- Oral presentation
- Open Access
Designing and implementing an intelligent vaccine logistics management system for India’s Universal Immunisation Programme (UIP) - ‘The eVIN Model’
Journal of Pharmaceutical Policy and Practice volume 7, Article number: O3 (2014)
India’s full immunisation coverage for infants is 61%. The availability of quality vaccines at session sites is a contributor to low coverage. Weaknesses in the current supply chain include lack of stock visibility, poor distribution planning, and improper storage conditions. A national vaccine logistic management system is required which provides visibility of real time stock levels across all cold chain points, and enables staff to apply logistics management principles for vaccines.
With the objective of identifying weaknesses, and their root causes, in India’s vaccine logistics system, ITSU conducted a ‘Deep Dive Study’ in three states. ITSU then commissioned a feasibility study on involving private sector players to address identified gaps. ITSU used these findings to design and pilot the electronic Vaccine Intelligence Network (eVIN), which is comprised of trained Vaccine and Cold Chain Managers (VCCMs) integrated into a supportive supervision approach, user-friendly technology, and standardized processes.

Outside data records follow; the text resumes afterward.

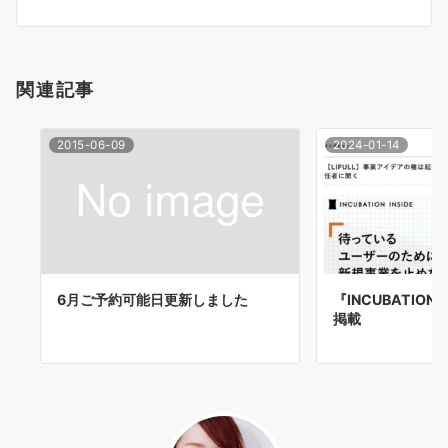
シ
ョ
関連記事
ン
2015-06-09
2024-01-14
6月ご予約可能日更新しました
『INCUBATION
掲載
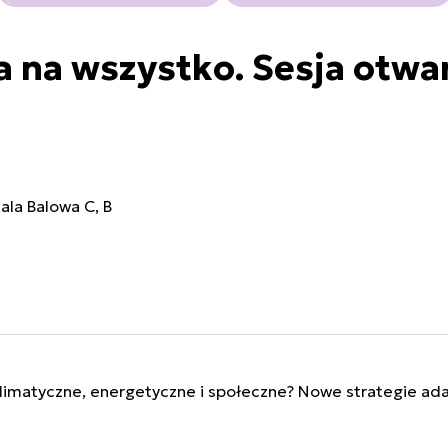
 na wszystko. Sesja otwa
Sala Balowa C, B
limatyczne, energetyczne i społeczne? Nowe strategie ada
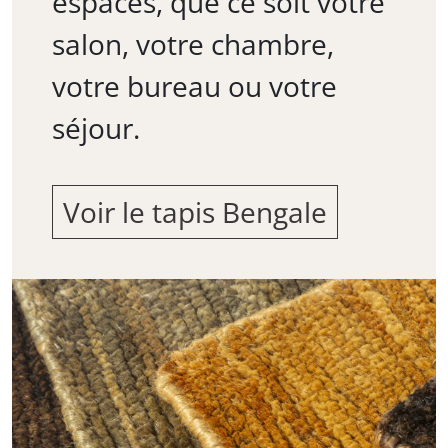
espaces, que ce soit votre
salon, votre chambre,
votre bureau ou votre
séjour.
Voir le tapis Bengale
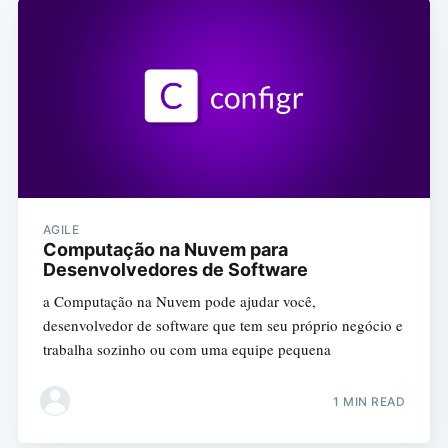
AGILE
Computação na Nuvem para
Desenvolvedores de Software
a Computação na Nuvem pode ajudar você,
desenvolvedor de software que tem seu próprio negócio e
trabalha sozinho ou com uma equipe pequena
1 MIN READ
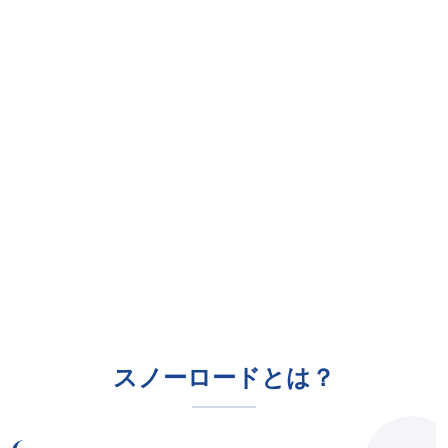
スノーロードとは？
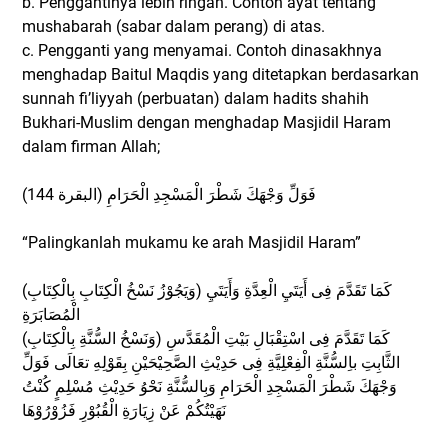
b. Penggantinya lebih ringan. Contoh ayat tentang
mushabarah (sabar dalam perang) di atas.
c. Pengganti yang menyamai. Contoh dinasakhnya
menghadap Baitul Maqdis yang ditetapkan berdasarkan
sunnah fi’liyyah (perbuatan) dalam hadits shahih
Bukhari-Muslim dengan menghadap Masjidil Haram
dalam firman Allah;
فَوَلِّ وَجْهَكَ شَطْرَ الْمَسْجِدِ الْحَرَامِ (البقرة 144)
“Palingkanlah mukamu ke arah Masjidil Haram”
(وَيَجُوْزُ نَسْخُ الْكِتَابِ بِالْكِتَابِ) كَمَا تَقَدَّمَ فِى أَيَتَيِ الْعِدَّةِ وَأَيَتَيِ
الْمُصَابَرَةِ
(وَنَسْخُ السُّنَّةِ بِالْكِتَابِ) كَمَا تَقَدَّمَ فِى اسْتِقْبَالِ بَيْتِ الْمُقَدَّسِ
الثَّابِتِ باِلسُّنَّةِ الْفِعْلِيَّةِ فِى حَدِيْثِ الصَّحِيْحَيْنِ بِقَوْلِهِ تعَالَى فَوَلِّ
وَجْهَكَ شَطْرَ الْمَسْجِدِ الْحَرَامِ وَبِالسُّنَّةِ نَحْوُ حَدِيْثِ مُسْلِمٍ كُنْتُ
نَهَيْتُكُمْ عَنْ زِيَارَةِ الْقُبُوْرِ فَزُوْرُوْهَا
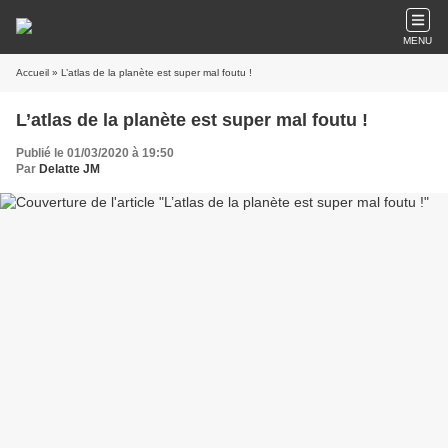
MENU
Accueil
» L’atlas de la planète est super mal foutu !
L’atlas de la planète est super mal foutu !
Publié le 01/03/2020 à 19:50
Par
Delatte JM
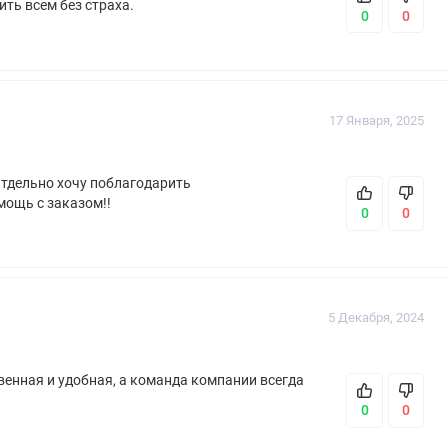
ить всем без страха.
0
0
17 Января, 2025
Отдельно хочу поблагодарить
мощь с заказом!!
0
0
5 Декабря, 2024
енная и удобная, а команда компании всегда
0
0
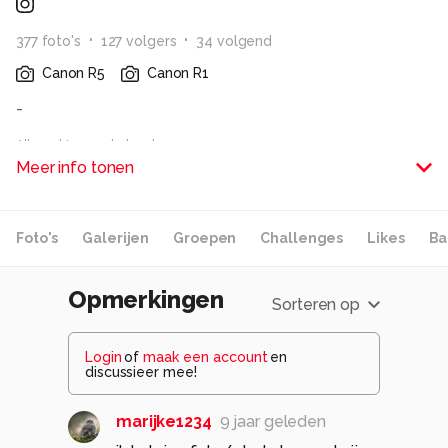
377
foto
's
127
volger
s
34
volgend
Canon R5
Canon R1
-
Alle rechten voorbehouden
Meer info tonen
Foto's
Galerijen
Groepen
Challenges
Likes
Ba
Opmerkingen
Sorteren op
Login
of
maak een account
en
discussieer mee!
marijke1234
9 jaar geleden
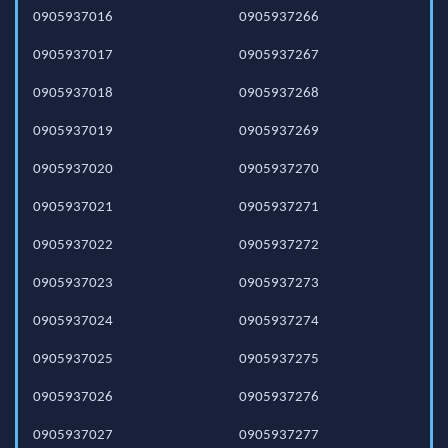
0905937016
0905937266
0905937017
0905937267
0905937018
0905937268
0905937019
0905937269
0905937020
0905937270
0905937021
0905937271
0905937022
0905937272
0905937023
0905937273
0905937024
0905937274
0905937025
0905937275
0905937026
0905937276
0905937027
0905937277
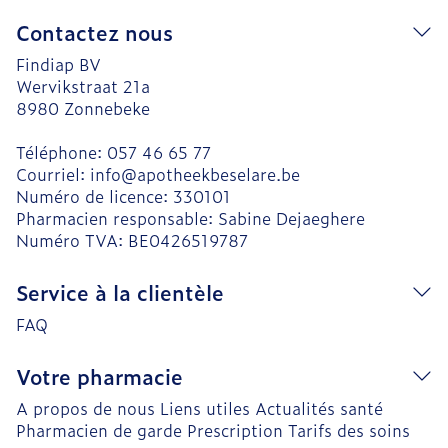
Contactez nous
Findiap BV
Wervikstraat 21a
8980
Zonnebeke
Téléphone:
057 46 65 77
Courriel:
info@
apotheekbeselare.be
Numéro de licence:
330101
Pharmacien responsable:
Sabine Dejaeghere
Numéro TVA:
BE0426519787
Service à la clientèle
FAQ
Votre pharmacie
A propos de nous
Liens utiles
Actualités santé
Pharmacien de garde
Prescription
Tarifs des soins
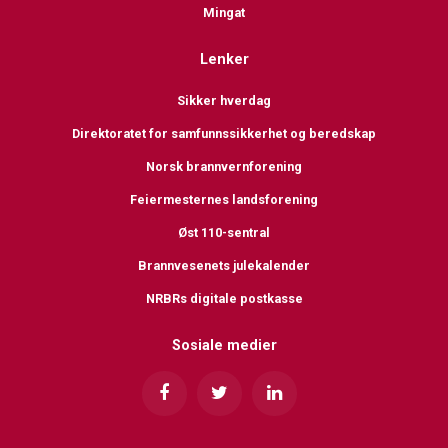
Mingat
Lenker
Sikker hverdag
Direktoratet for samfunnssikkerhet og beredskap
Norsk brannvernforening
Feiermesternes landsforening
Øst 110-sentral
Brannvesenets julekalender
NRBRs digitale postkasse
Sosiale medier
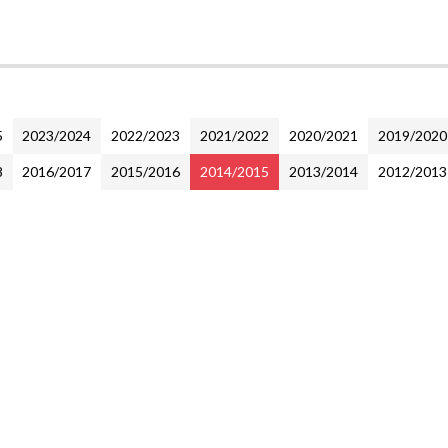
5
2023/2024
2022/2023
2021/2022
2020/2021
2019/2020
8
2016/2017
2015/2016
2014/2015
2013/2014
2012/2013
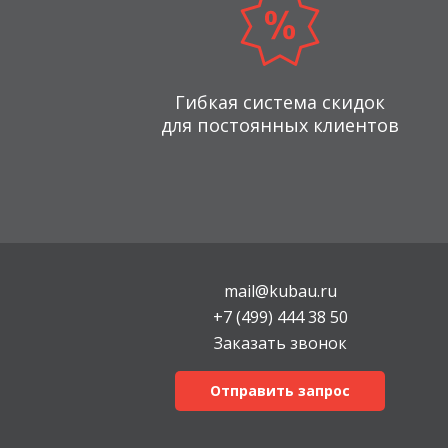
Гибкая система скидок
для постоянных клиентов
mail@kubau.ru
+7 (499) 444 38 50
Заказать звонок
Отправить запрос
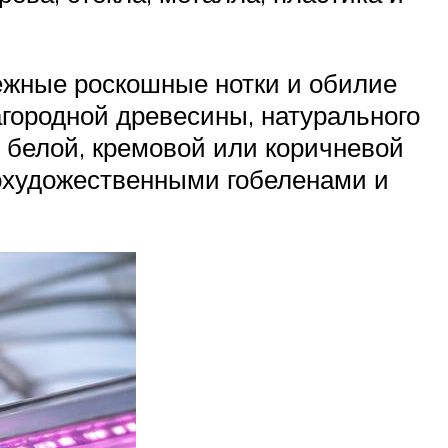
тежные роскошные нотки и обилие
агородной древесины, натурального
 белой, кремовой или коричневой
кохудожественными гобеленами и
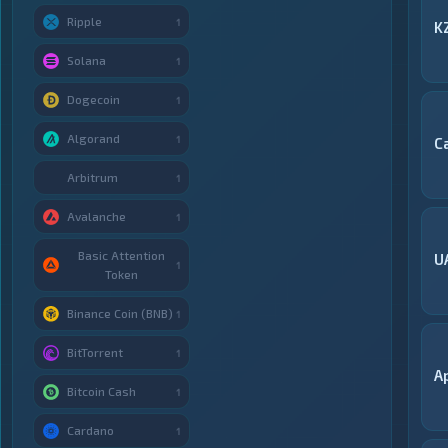
Ripple
1
K
Solana
1
Dogecoin
1
Algorand
1
С
Arbitrum
1
Avalanche
1
Basic Attention
U
1
Token
Binance Coin (BNB)
1
BitTorrent
1
A
Bitcoin Cash
1
Cardano
1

eVIN is currently being piloted in two geographical locations catering to a population of 7.4 million, with one VCCM in each location. eVIN’s impact is being assessed and early results indicate high levels of system adoption by cold chain staff, and high stock data quality, driven by HR strengthening measures.
eVIN has been adopted by the Ministry of Health, Government of India for the National Immunization Programme. The VCCM cadre is now being scaled in 3 major Indian states with a combined population of 345 million. The introduction of the VCCM cadre at the all-India level is currently being considered.
The core of an effective vaccine logistics management system is a well-supported operations team that uses technology platforms to make intelligent distribution decisions. Hence, human resources is an integral component of any conceptual design and implementation plan for a vaccine logistics intervention. Focusing solely on technology solutions will have a limited effect in public health programmes especially in resource-poor settings. User-friendly technology, when married to additional human resources, a defined supportive supervision plan and a rigorous training regimen for existing staff results in high adoption rates and high data quality, as evidenced by the eVIN pilot thus far.
While designing eVIN, and piloting it thus far, it was learned that any vaccine logistics system which aims for sustainable performance and health systems strengthening in resource poor settings needs to adequately map the required workload, define measures to augment human resources, rigorously support existing staff, and define clear processes.